Decompose Step 6 snapshot: 140 task specs + contract docs

Closes out greenfield Step 6 (Decompose) for all 14 components (C1-C13 + cross-cutting helpers/replay). Covers tasks AZ-266..AZ-446 plus the _dependencies_table.md and component contract documents. State file updated to greenfield Step 7 (Implement), not_started. Co-authored-by: Cursor <cursoragent@cursor.com>
2026-06-22 20:21:13 +00:00 · 2026-05-11 00:39:48 +03:00
parent 8171fcb29e
commit 880eabcb3f
172 changed files with 22897 additions and 35 deletions
@@ -0,0 +1,167 @@
+# C7 OnnxTrtEpRuntime — ONNX Runtime + TensorRT EP Fallback
+
+**Task**: AZ-299_c7_onnxrt_fallback
+**Name**: C7 OnnxTrtEpRuntime
+**Description**: Implement `OnnxTrtEpRuntime`, the fallback `InferenceRuntime` strategy that uses ONNX Runtime with the TensorRT execution provider. Triggered by config selection or by operator escalation when the TRT-direct path (AZ-298) cannot deserialise the cached engine for a given model — produces correct results with a degraded-latency WARN log (covers C7-IT-05). Conforms to the same AZ-297 Protocol so the composition root can select either strategy at startup.
+**Complexity**: 3 points
+**Dependencies**: AZ-297_c7_runtime_protocol, AZ-301_c7_engine_gate, AZ-280_sha256_sidecar, AZ-281_engine_filename_schema, AZ-263_initial_structure, AZ-269_config_loader, AZ-266_log_module
+**Component**: c7_inference (epic AZ-249 / E-C7)
+**Tracker**: AZ-299
+**Epic**: AZ-249 (E-C7)
+
+### Document Dependencies
+
+- `_docs/02_document/contracts/c7_inference/inference_runtime_protocol.md` — the Protocol this task implements; produced by AZ-297.

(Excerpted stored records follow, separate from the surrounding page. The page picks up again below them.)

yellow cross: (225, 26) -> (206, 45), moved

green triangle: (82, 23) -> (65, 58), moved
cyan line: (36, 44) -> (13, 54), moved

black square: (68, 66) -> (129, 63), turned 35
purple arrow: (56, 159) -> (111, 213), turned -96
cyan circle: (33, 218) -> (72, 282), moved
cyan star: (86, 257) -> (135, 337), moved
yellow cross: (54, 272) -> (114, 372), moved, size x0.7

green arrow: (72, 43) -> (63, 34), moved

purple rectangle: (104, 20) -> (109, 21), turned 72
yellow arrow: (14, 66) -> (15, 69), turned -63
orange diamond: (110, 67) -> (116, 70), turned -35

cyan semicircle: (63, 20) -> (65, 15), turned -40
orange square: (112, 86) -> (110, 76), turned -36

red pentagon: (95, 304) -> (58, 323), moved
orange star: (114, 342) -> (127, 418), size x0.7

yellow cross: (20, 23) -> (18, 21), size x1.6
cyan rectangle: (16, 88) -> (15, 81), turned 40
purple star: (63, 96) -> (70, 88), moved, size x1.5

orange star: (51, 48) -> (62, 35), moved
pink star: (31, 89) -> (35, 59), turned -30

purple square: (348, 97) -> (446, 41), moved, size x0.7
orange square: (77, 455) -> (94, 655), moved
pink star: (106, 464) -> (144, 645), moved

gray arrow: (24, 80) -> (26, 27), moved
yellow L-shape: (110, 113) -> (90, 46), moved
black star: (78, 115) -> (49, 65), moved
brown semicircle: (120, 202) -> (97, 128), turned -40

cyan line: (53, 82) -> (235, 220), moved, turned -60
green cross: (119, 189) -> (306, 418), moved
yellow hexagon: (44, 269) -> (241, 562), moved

+- `_docs/02_document/contracts/shared_helpers/engine_filename_schema.md` — used at deserialise time when reusing a cached `.engine` via ORT TRT EP.
+- `_docs/02_document/contracts/shared_helpers/sha256_sidecar.md` — sidecar trust check via the gate.
+- `_docs/02_document/contracts/shared_config/composition_root_protocol.md` — Config object that provides ORT cache dir + ONNX model paths.
+
+## Problem
+
+Two scenarios force a fallback off `TensorrtRuntime`:
+
+1. The cached `.engine` for a given model fails to deserialise on this Jetson (filename-schema mismatch outside the gate's tolerance, an op TRT 10.3 dropped between calibrator runs, or operator-driven engine rename) — the system must keep flying without dropping the request.
+2. The operator deliberately selects ORT + TRT EP via config (e.g., during a debugging session, or on a Tier-1 workstation where TRT-direct hard-fails).
+
+Without `OnnxTrtEpRuntime`:
+
+- C7-IT-05 (ONNX-RT fallback when TRT engine unavailable) has nothing to verify.
+- The "simple-baseline" engineering rule that every fancy strategy must have a working fallback is violated.
+- The ADR-001 "runtime selectable at startup" promise has only the production strategy and the PyTorch baseline; ORT is the middle ground users expect.
+
+## Outcome
+
+- An `OnnxTrtEpRuntime` class at `src/gps_denied_onboard/components/c7_inference/onnx_trt_runtime.py` conforming to the AZ-297 Protocol; `current_runtime_label() == "onnx_trt_ep"`.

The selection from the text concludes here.